*Required work*.
Transcribe nothing except the lines below that run from the one with "torna ad Undead" to the one with "Week de gedroogde tuinbonen een nacht in", ends included, and do not copy any picture.

*Data to process*.
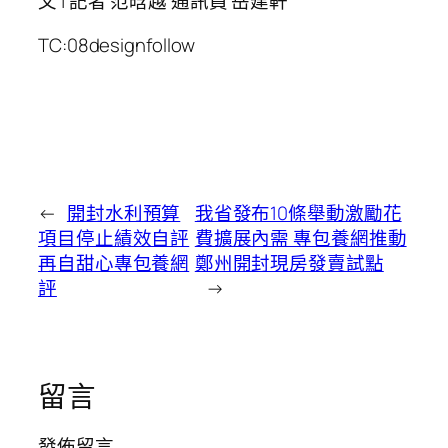
文 | 記者 范晗越 通訊員 岳建軒
TC:08designfollow
←
開封水利預算
我省發布10條舉動激勵花
項目停止績效自評
費擴展內需 專包養網推動
再自甜心專包養網
鄭州開封現房發賣試點
評
→
留言
發佈留言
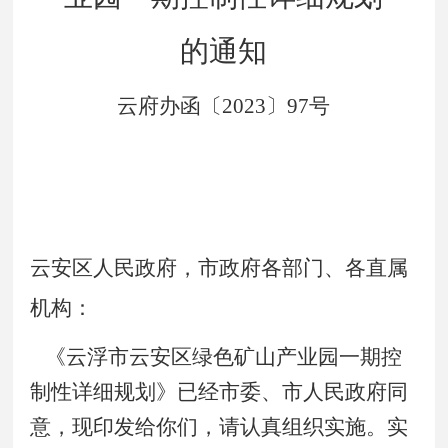
的通知
云府办函〔
2023
〕
97
号
云安区人民政府，市政府各部门、各直属
机构：
《云浮市云安区绿色矿山产业园一期控
制性详细规划》已经市委、市人民政府同
意，现印发给你们，请认真组织实施。实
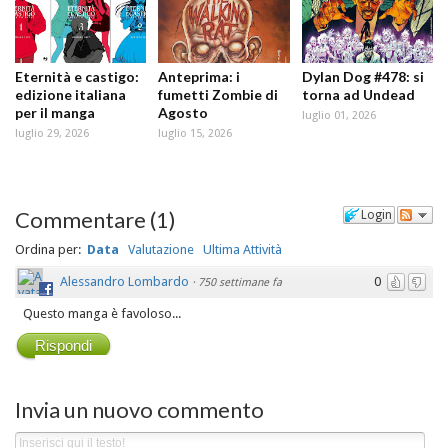
Eternità e castigo:
Anteprima: i
Dylan Dog #478: si
edizione italiana
fumetti Zombie di
torna ad Undead
per il manga
Agosto
luglio 01, 2026
luglio 29, 2026
luglio 15, 2026
Commentare
(
1
)
Login
Ordina per:
Data
Valutazione
Ultima Attività
Alessandro Lombardo
0
·
750 settimane fa
Questo manga è favoloso...
Rispondi
Invia un nuovo commento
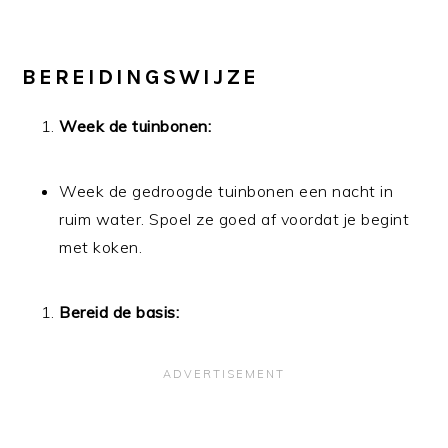
BEREIDINGSWIJZE
Week de tuinbonen:
Week de gedroogde tuinbonen een nacht in
ruim water. Spoel ze goed af voordat je begint
met koken.
Bereid de basis:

*Output*.
torna ad Undead
per il manga
Agosto
luglio 01, 2026
luglio 29, 2026
luglio 15, 2026
Commentare
(
1
)
Login
Ordina per:
Data
Valutazione
Ultima Attività
Alessandro Lombardo
0
·
750 settimane fa
Questo manga è favoloso...
Rispondi
Invia un nuovo commento
BEREIDINGSWIJZE
Week de tuinbonen:
Week de gedroogde tuinbonen een nacht in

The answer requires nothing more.